It was a year of two seasons for Minnesota's top crop.
"We had the cool, wet spring. Couldn't get anything done," said Bryan Biegler, a corn farmer in the state's southwestern pocket. "All of a sudden, summer came in full force. Gave us hot and dry [conditions]."
The U.S. Department of Agriculture reports that 80% of Minnesota's corn for grain had been harvested by Halloween — 10 days ahead of the five-year average. But depending on the farmer's location in the state, drought may have lowered yields.
"The dryness just held yields back," said Biegler, who also serves as the president of the Minnesota Corn Growers Association.
A sliver of Murray County, where Biegler farms, currently sits in "extreme drought," the second-most intense level measured by the U.S. Drought Monitor out of the University of Nebraska-Lincoln.
Toward Rochester, on the state's southeastern corner, rainfall has been less sparse, and bushels per acre are higher, Biegler said.
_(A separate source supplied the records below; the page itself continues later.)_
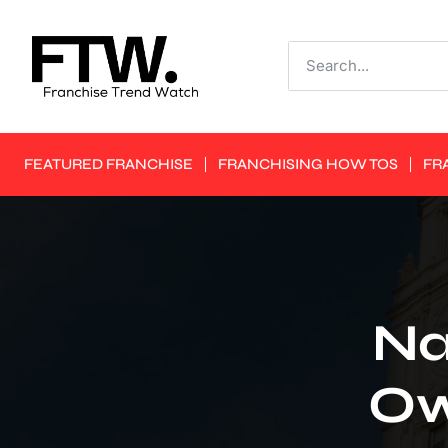
FEATURED FRANCHISE
FRANCHISING HOW TOS
FR
Na
Ow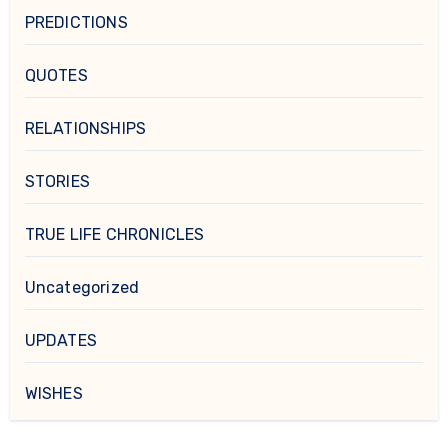
PREDICTIONS
QUOTES
RELATIONSHIPS
STORIES
TRUE LIFE CHRONICLES
Uncategorized
UPDATES
WISHES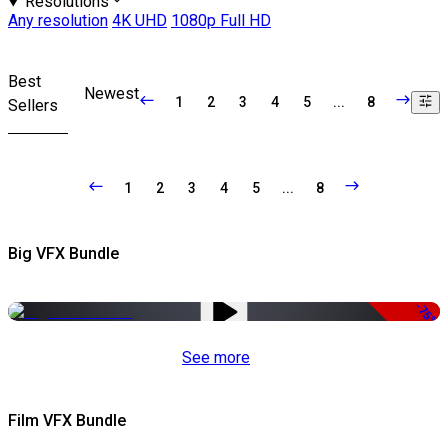
Resolutions
Any resolution
4K UHD
1080p Full HD
Best
Newest
1
2
3
4
5
...
8
Sellers
1
2
3
4
5
...
8
Big VFX Bundle
-75%
See more
Film VFX Bundle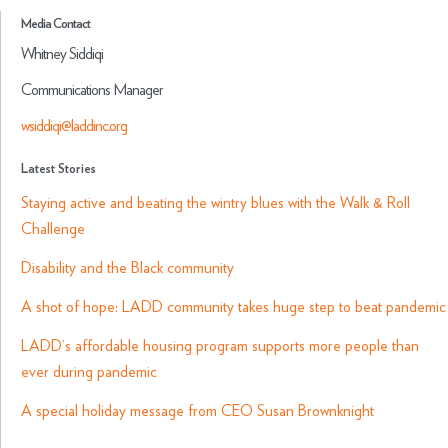
Media Contact
Whitney Siddiqi
Communications Manager
wsiddiqi@laddinc.org
Latest Stories
Staying active and beating the wintry blues with the Walk & Roll
Challenge
Disability and the Black community
A shot of hope: LADD community takes huge step to beat pandemic
LADD
‘s affordable housing program supports more people than
ever during pandemic
A special holiday message from CEO Susan Brownknight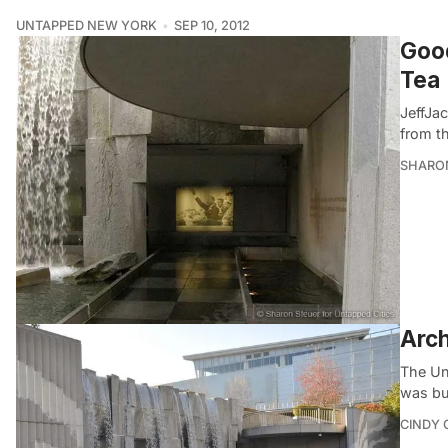
UNTAPPED NEW YORK
SEP 10, 2012
Good
Tea
JeffJa
from t
SHARON
Arch
The Uni
was bui
CINDY 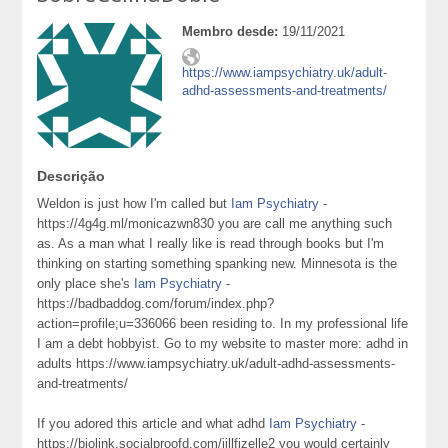
Membro desde:
19/11/2021
https://www.iampsychiatry.uk/adult-
adhd-assessments-and-treatments/
Descrição
Weldon is just how I'm called but
Iam Psychiatry
-
https://4g4g.ml/monicazwn830 you are call me anything such
as. As a man what I really like is read through books but I'm
thinking on starting something spanking new. Minnesota is the
only place she's
Iam Psychiatry
-
https://badbaddog.com/forum/index.php?
action=profile;u=336066 been residing to. In my professional life
I am a debt hobbyist. Go to my website to master more: adhd in
adults https://www.iampsychiatry.uk/adult-adhd-assessments-
and-treatments/
If you adored this article and what adhd
Iam Psychiatry
-
https://biolink.socialproofd.com/jillfizelle2 you would certainly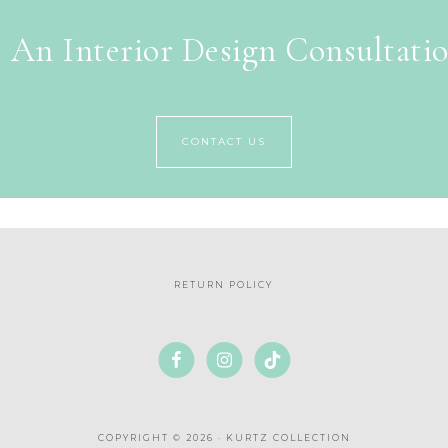
 An Interior Design Consultati
CONTACT US
RETURN POLICY
COPYRIGHT © 2026 · KURTZ COLLECTION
As for getting the crop out of the fields, farmers say the unseasonably warm days and dry, cool nights hovering over Minnesota have been their friend. Less than half (45%) of subsoil readings across Minnesota's corn belt report enough moisture. But farmers reported over six days suitable for fieldwork last week.
Corn usually caps the harvest season in Minnesota, which has been marked by arid workdays and fear of equipment-sparked wildfires.